In her remarks, Bennett referenced the upcoming District 71 election, citing deliberate disinformation is being put out by TSPLOST opponents.

One message seeks to link the TSPLOST with MARTA, which has nothing to do with it.

Bennett said she has also been contacted by someone who says the state will implement a new transportation sales tax next year, bringing the sales tax rate even higher.

“I have no idea where that even came from,” Bennett said, and said it appears to be completely false.

Since 2009, Coweta hasn’t put any money for road projects into the general fund budget and uses the Special Purpose Local Option Sales Tax to pay for road projects, according to Fouts.

Most of the $89 million in the 2019 SPLOST is going for resurfacing and improving existing roads. It costs an average of $290,000 a mile to repave a road in the county. In the city of Newnan, it’s more like $400,000, Phillips said.

“Even though we have $90 million for roadway maintenance, there is still not enough money for these projects,” Fouts said of the intersection improvements and other road projects proposed to be paid for with the TSPLOST.

No room to cut

The price of road improvements is a growing problem – there are approximately 55,000 housing units in Coweta County. As more people move in, traffic is increasing and more road work is needed.

“Those higher demands become a problem for funding. So that is what we’re facing,” Fouts said.

The TSPLOST would establish a new revenue source, Fouts said.

The county’s current property tax millage rate is 6.6, and each mill brings in about $5 million, Fouts said. Getting the amount of revenue that TSPLOST brings in from property taxes would require a huge increase in the millage rate – something that isn’t going to happen.

Fouts said people will ask, “Why can’t you reduce your operating budget?” to fund transportation. But that would require cutting the county’s current budget by 30 percent – something that wouldn’t be sustainable.

“We can cut library hours here and there and cut down a compactor site. It would never fund the projects we have here without major changes,” he said.

“You always hear people say – we need to do more with less,” Phillips said. “We do."
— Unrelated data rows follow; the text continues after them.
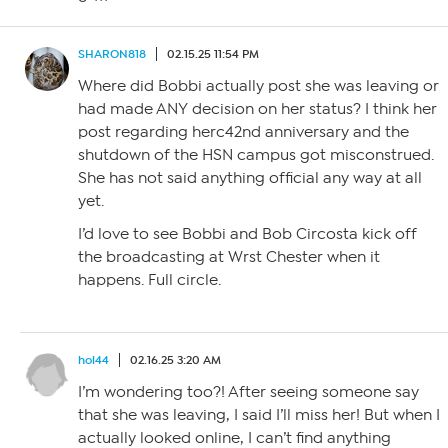
SHARON818
02.15.25 11:54 PM
Where did Bobbi actually post she was leaving or
had made ANY decision on her status? I think her
post regarding herc42nd anniversary and the
shutdown of the HSN campus got misconstrued.
She has not said anything official any way at all
yet.
I’d love to see Bobbi and Bob Circosta kick off
the broadcasting at Wrst Chester when it
happens. Full circle.
hol44
02.16.25 3:20 AM
I’m wondering too?! After seeing someone say
that she was leaving, I said I’ll miss her! But when I
actually looked online, I can’t find anything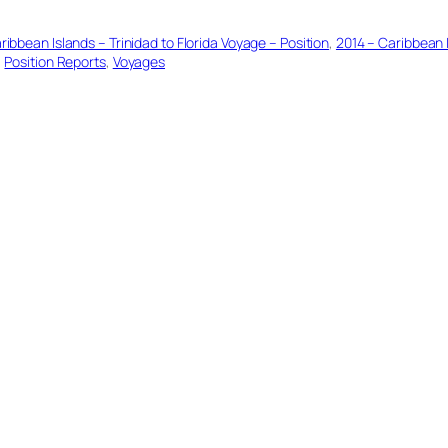
ribbean Islands – Trinidad to Florida Voyage – Position
, 
2014 – Caribbean I
, 
Position Reports
, 
Voyages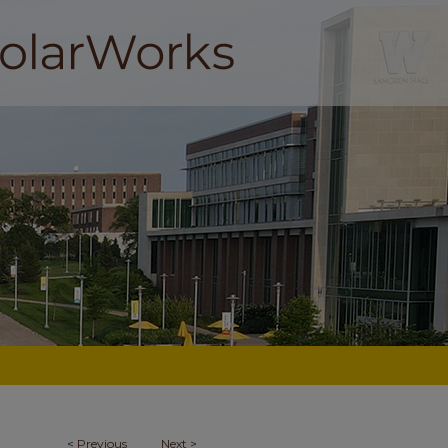
<
Previous
Next
>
“We are very efficient,” Phillips said. But around 80 percent of the city’s total budget is personnel costs, he said. To make room in the budget for all the transportation projects that are needed, “that means fewer firemen, fewer officers,” he said.

And the vast majority of the city’s budget is public safety.

“When we say reduce the budget, we’re talking about public safety,” Phillips said. “I don't think anyone in this county wants to cut these resources. We are pretty lean."

Since 1986, Coweta County has had a SPLOST, which can fund capital projects such as roads but also recreation projects, buildings, fire engines and the like. Most of the sports fields built or improved since the ‘80s have been funded with SPLOST.

“SPLOST proceeds allowed us to keep a lower millage rate, because we’ve had money to build things like the fairgrounds, the Justice Center,” Fouts said, and to restore the 1904 courthouse. “Those things would not be possible without those SPLOST dollars."

A few years ago, the county commissioners voted to take the rollback millage rate, which meant budget cuts.

“We had to reduce library hours, we cut compactor hours,” Fouts said. The county also had to raise rental rates and the Lynch Park pool closed when school started instead of after Labor Day.

“It immediately affected the citizens,” Fouts said. “I started getting phone call after phone call about $300,000 worth of revenue. It does affect people’s lives."

All of the budget information for the county and cities is subject to open records, Fouts said.

“But we go beyond that. We’re very transparent,” he said. “We’ll show you everything we have to offer to prove that there is no fat. When we talk about cutting back, the cuts are deep and it’s real."

Details on the projects and the process are available on two websites, and

Both proponents and opponents of the TSPLOST have made yard signs that are available to Cowetans who want them.

Pro-TSPLOST signs will be available starting Monday at the Newnan Coweta Chamber of Commerce, 23 Bullsboro Drive, Newnan.

Anti-TSPLOST signs are available from 9 a.m. to 5 p.m. at 14 Greenville St., Newnan or by appointment by calling 678-326-9705.